Having a strictly virtual program has been challenging, with Schutte saying that the he, program manager Hamza Qadir and other Venture Center officials would run three to four Zoom meetings every day to facilitate the program. But as he notes, this virtual element enabled more banks to participate and allowed banks to involve more staff, providing a broader and deeper experience for both the banks and the cohort members.
In one instance, a bank brought 67 individuals into a Zoom session, something that would likely not happen if that many plane tickets had to be purchased. This allowed for greater subject matter expertise to be brought to the table during the program.
“The virtual environment probably contributes to that, but now that we’ve got them in, we’ve got to keep doing what we’re doing and bring value,” he said.
“It’s challenging on that front because we love to facilitate these one-on-one in-person engagement whenever possible. That’s valuable for everybody, and that’s what drives you to fall in love with Arkansas as well,” Schutte said.

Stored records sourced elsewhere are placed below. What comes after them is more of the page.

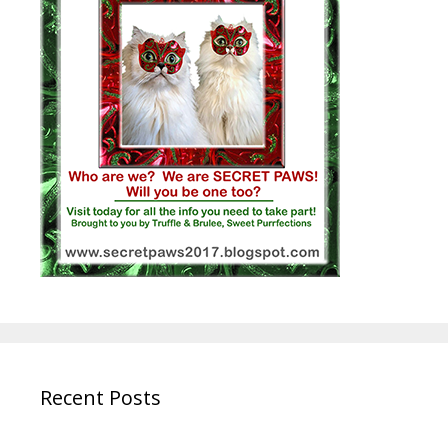
Recent Posts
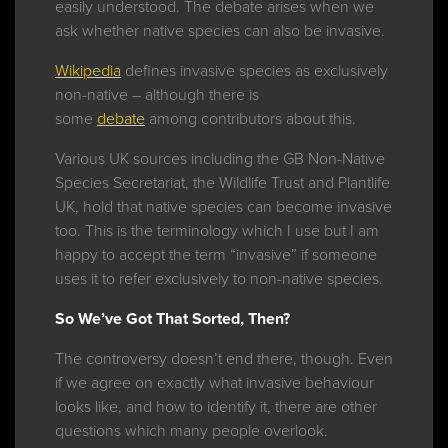
easily understood. The debate arises when we
ask whether native species can also be invasive.
Wikipedia
defines invasive species as exclusively
non-native – although there is
some
debate
among contributors about this.
Various UK sources including the GB Non-Native
Species Secretariat, the Wildlife Trust and Plantlife
UK, hold that native species can become invasive
too. This is the terminology which I use but I am
happy to accept the term “invasive” if someone
uses it to refer exclusively to non-native species.
So We’ve Got That Sorted, Then?
The controversy doesn’t end there, though. Even
if we agree on exactly what invasive behaviour
looks like, and how to identify it, there are other
questions which many people overlook.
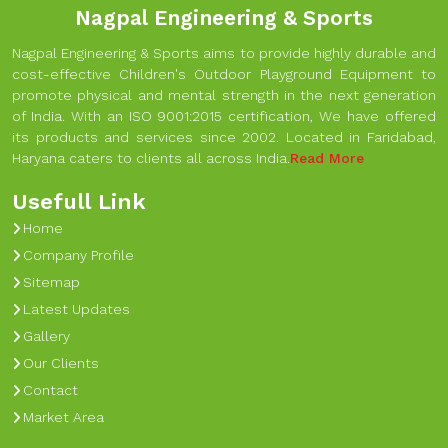
Nagpal Engineering & Sports
Nagpal Engineering & Sports aims to provide highly durable and
cost-effective Children's Outdoor Playground Equipment to
promote physical and mental strength in the next generation
of India. With an ISO 9001:2015 certification, We have offered
its products and services since 2002. Located in Faridabad,
Haryana caters to clients all across India.
Read More
Usefull Link
Home
Company Profile
Sitemap
Latest Updates
Gallery
Our Clients
Contact
Market Area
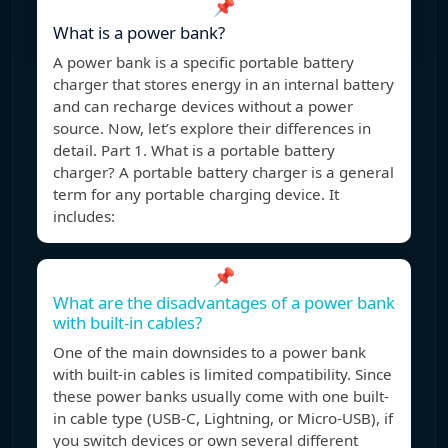
📌
What is a power bank?
A power bank is a specific portable battery
charger that stores energy in an internal battery
and can recharge devices without a power
source. Now, let’s explore their differences in
detail. Part 1. What is a portable battery
charger? A portable battery charger is a general
term for any portable charging device. It
includes:
📌
What are the disadvantages of a power bank
with built-in cables?
One of the main downsides to a power bank
with built-in cables is limited compatibility. Since
these power banks usually come with one built-
in cable type (USB-C, Lightning, or Micro-USB), if
you switch devices or own several different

Looking forward, both Potts and Schutte see a bright future ahead for the ICBA accelerator with significant growth on the horizon. According to Potts, the ICBA will continue to grow the accelerator, having committed to the program for an additional three years in 2020, and nurture the alumni who pass through the accelerator. Potts calls his work “evangelism,” going to the marketplace and professing the strengths and benefits of fintech companies and the services they provide. For Potts, having more than 100 banks participate in the accelerator is “something to be reckoned with” and evidence that banks want to engage in innovation.
Growth is the name of the game for Schutte, while maintaining the excellence the program has become known for over the past three years.
“We’d like to continue to grow and double it,” he said. “We keep moving the bar here. It gets more difficult to do, and we’ve done it every time.”